Увидев растянутые в давно забытой улыбке губы, Леви немного смутился, напрочь забыв, что она вообще когда-то умела улыбаться. Более того, девушка часто смеялась. Да еще и неприлично громко. Словно стая затерявшихся чаек. Сейчас, когда она видела однозначно приятный сон, Рошель напомнила ему ту жизнерадостную девушку, что когда то жила в этой оболочке под названием тело, со всей заносчивостью и дерзкой игривостью. В ней плескалась жизнь и энергия, а теперь была лишь боль, заполнившая ее с ног до головы. И он даже испытал некоторое чувство вины за то, что вынужден разбудить ее.

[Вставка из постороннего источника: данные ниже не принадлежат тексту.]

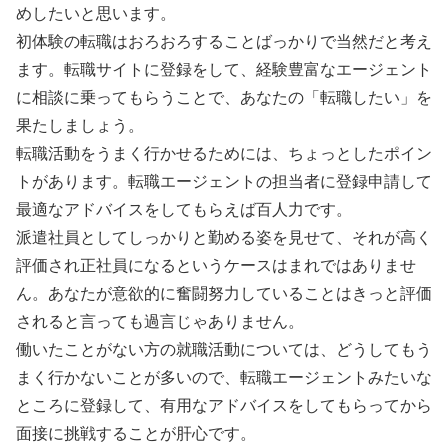
めしたいと思います。
初体験の転職はおろおろすることばっかりで当然だと考え
ます。転職サイトに登録をして、経験豊富なエージェント
に相談に乗ってもらうことで、あなたの「転職したい」を
果たしましょう。
転職活動をうまく行かせるためには、ちょっとしたポイン
トがあります。転職エージェントの担当者に登録申請して
最適なアドバイスをしてもらえば百人力です。
派遣社員としてしっかりと勤める姿を見せて、それが高く
評価され正社員になるというケースはまれではありませ
ん。あなたが意欲的に奮闘努力していることはきっと評価
されると言っても過言じゃありません。
働いたことがない方の就職活動については、どうしてもう
まく行かないことが多いので、転職エージェントみたいな
ところに登録して、有用なアドバイスをしてもらってから
面接に挑戦することが肝心です。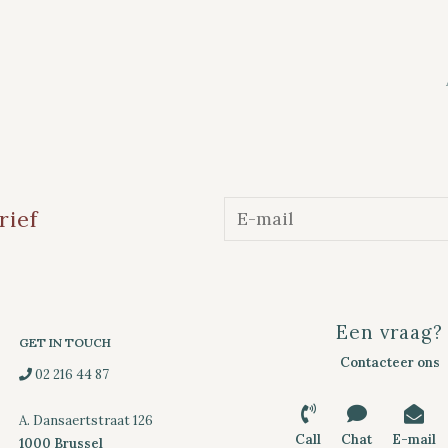
rief
Een vraag?
GET IN TOUCH
Contacteer ons
02 216 44 87
A. Dansaertstraat 126
Call
Chat
E-mail
1000 Brussel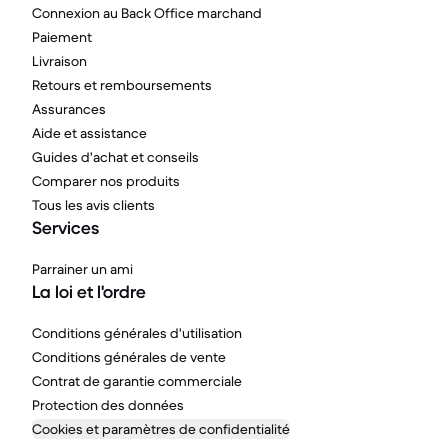
Connexion au Back Office marchand
Paiement
Livraison
Retours et remboursements
Assurances
Aide et assistance
Guides d'achat et conseils
Comparer nos produits
Tous les avis clients
Services
Parrainer un ami
La loi et l'ordre
Conditions générales d'utilisation
Conditions générales de vente
Contrat de garantie commerciale
Protection des données
Cookies et paramètres de confidentialité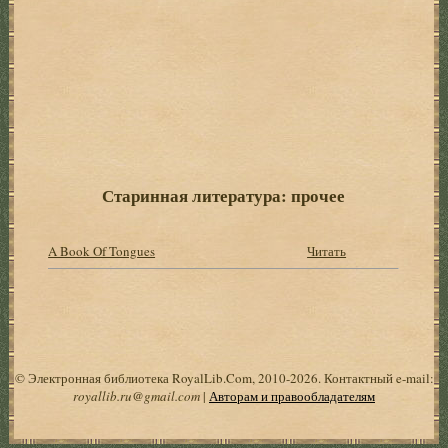
Старинная литература: прочее
A Book Of Tongues
Читать
© Электронная библиотека RoyalLib.Com, 2010-2026. Контактный e-mail:
royallib.ru@gmail.com
|
Авторам и правообладателям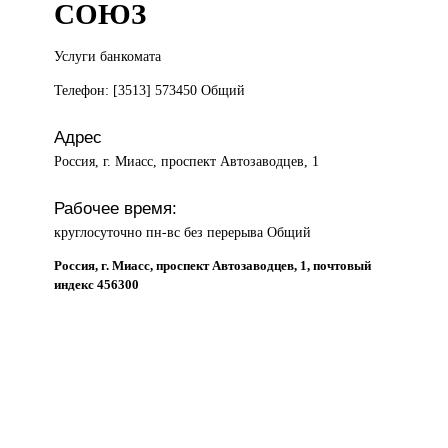
СОЮЗ
Услуги банкомата
Телефон: [3513] 573450 Общий
Адрес
Россия, г. Миасс, проспект Автозаводцев, 1
Рабочее время:
круглосуточно пн-вс без перерыва Общий
Россия, г. Миасс, проспект Автозаводцев, 1, почтовый
индекс 456300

Капитан открутил крышку от пластикового пакета с кровью, что предоставляла больница, и, приоткрыв девушке рот, начал вливать в нее темно-красную жидкость. Спустя полминуты она открыла глаза, а от былой улыбки на осунувшимся и в миг помрачневшем лице не осталось и следа.

— У меня выходной, — озлобленно бросила Рошель, размазывая рукавом по лицу остатки крови.

— У меня тоже, — невозмутимо ответил Аккерман, — Но пришло поручение, и нас вызывают.

— Еще раз, — прошипела девушка, — Еще, сука, раз вы посмеете ворваться ко мне в комнату и разбудить меня, — она со скрежетом стиснула зубы, пытаясь подавить в себе агрессию, — Я наложу на себя руки, — Рошель приблизилась к нему вплотную, — И срать я хотела, что вы тоже помрете.

— Ты думаешь, я дорожу собственной жизнью? — бросил Леви.

— Нет, — огрызнулась брюнетка, — А вот приказом Эрвина дорожите. Каждую ночь, наверное, грезите о том, как Звероподобного убиваете. Только вот и это тоже вертела я…- она перешла на шепот, — Эрвин мертв, и ему уже наплевать, что он там когда-то говорил.

Рошель поднялась с пола, подошла к окну и задернула шторы, оставив гореть настольную керосиновую лампу. И, повернувшись к капитану спиной, принялась переодеваться.

— Это жестоко! — она внезапно сорвалась на крик, когда Аккерман уже почти покинул комнату, не желая слушать ее и дальше, но почему-то остановился и сделал шаг назад, — Я живу лишь для того, чтобы поддерживать ваше жизнеобеспечение. Разве не может такими простыми делами, как сопровождение хер знает кого, хер знает куда, заниматься кто-нибудь другой? — девушка почувствовала, как дрогнула его ладонь, что сжимала дверную ручку.

— Ты сама обрекла на это нас обоих, — равнодушно напомнил Леви, однако Рошель чувствовала, что он тоже уже на пределе.

— Я, блять, вас не прошу как капитана, а прошу просто как человека, — внезапно взмолилась она, — Позвольте мне уснуть, эксплуатируйте, как это делал король, но только разрешите мне больше не просыпаться, — Умоляю вас… — промычала брюнетка, захлебываясь в слезах, — Я так больше не могу.